The hip is a 'ball and socket' joint that is susceptible to wear and tear which can be caused by injury or various bone diseases including osteoarthritis. This can often lead to severe pain and lack of mobility affecting your daily life, which will worsen over time. If medication cannot help, then the best option maybe an operation where your affected hip joint is replaced with an artificial one.
However, hip replacements do not last forever and so a further artificial hip may need to be implanted when the first one shows significant signs of wear and tear.
After the operation, you will be able to recover your previous levels of movement and walk better.
Hip replacement revision surgery is done in hospital usually under general anaesthetic though regional anaesthetic can also be used. You would normally be admitted the evening before the operation and normal checks will be carried out. An injection to thin your blood will be given the same evening.
You will not be able to eat for eight hours prior to surgery although you will be able to drink small amounts of water up to four hours before.
Before the operation, your consultant anaesthetist will visit you to discuss which anaesthetic technique is best for you and, once the anaesthetic is administered, you will be fitted with a urinary catheter which will need to remain in place for a couple of days.
The operation itself takes between 60 and 90 minutes and your surgeon will make a small cut on the side of your hip and remove the damaged ball and socket. This will be replaced with an artificial joint which can be made of metal, plastic, ceramic or a combination of these materials, an acrylic cement is used to bond the new joint directly onto your bone.
Once the operation is over you would normally stay in the theatre recovery area for six hours where specially trained recovery nurses will monitor you.
On average, patients are likely to stay in hospital for two to three days following this procedure. During this time we will get you mobile as soon as possible.
We will assist you to stand on the same day if the operation is carried out in the morning, if not then early on the next day. You will be able to go home once you are comfortable, walking confidently and are able to go up and down stairs with the help of a walking stick or crutch.

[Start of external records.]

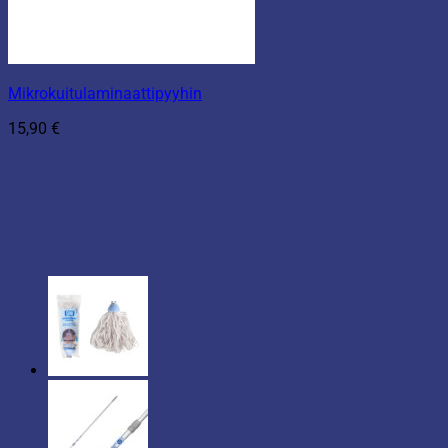
Mikrokuitulaminaattipyyhin
15,90
€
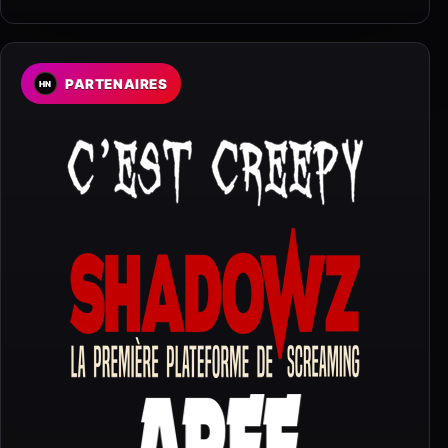
PARTENAIRES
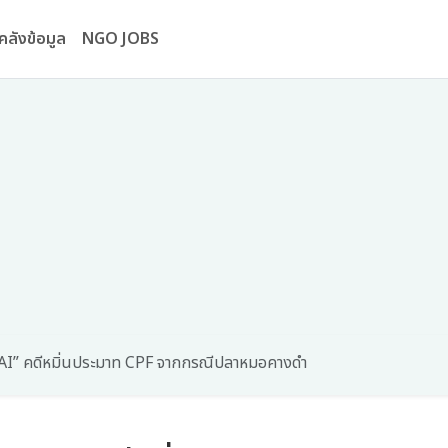
คลังข้อมูล
NGO JOBS
THAI” คดีหมิ่นประมาท CPF จากกรณีปลาหมอคางดำ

Your physiotherapists will advise you on exercises in order to get you back to normal living and your nurses will provide you a discharge advice sheet.
You should see your own doctor's practice nurse about two weeks after the operation who can contact your consultant if there are any concerns - our physiotherapists will see you a further two weeks later. You will have an outpatient appointment with your consultant after six weeks once an X-ray of your hip has been taken.
In general, the first six weeks after surgery are about recovering from the operation - the next six weeks are about getting back to normal. Each patient is different of course and some people may recover quicker. There will be some restriction on driving and advice will be provided on when you can return to work.
Hip replacement revision surgery is one of the most successful operations but there are some potential complications you should be aware of. These only affect less than 4 per cent of patients.
- Infection can occur although we routinely prescribe antibiotics for the first 24 hours and our theatres have ultra-clean air operating conditions keeping infection rates at 1-2%.
- Blood clots are possible in any major joint replacement surgery but again are in the 1-4% category and have well established treatments including aspirin.
- Dislocation of the joint and leg length inequality are possible but the risk is less than 1%. This is kept to the absolute minimum through your consultant using the recommended posterior approach to the hip joint and excellent discharge advice from your physiotherapists and nurses with a home visit if needed.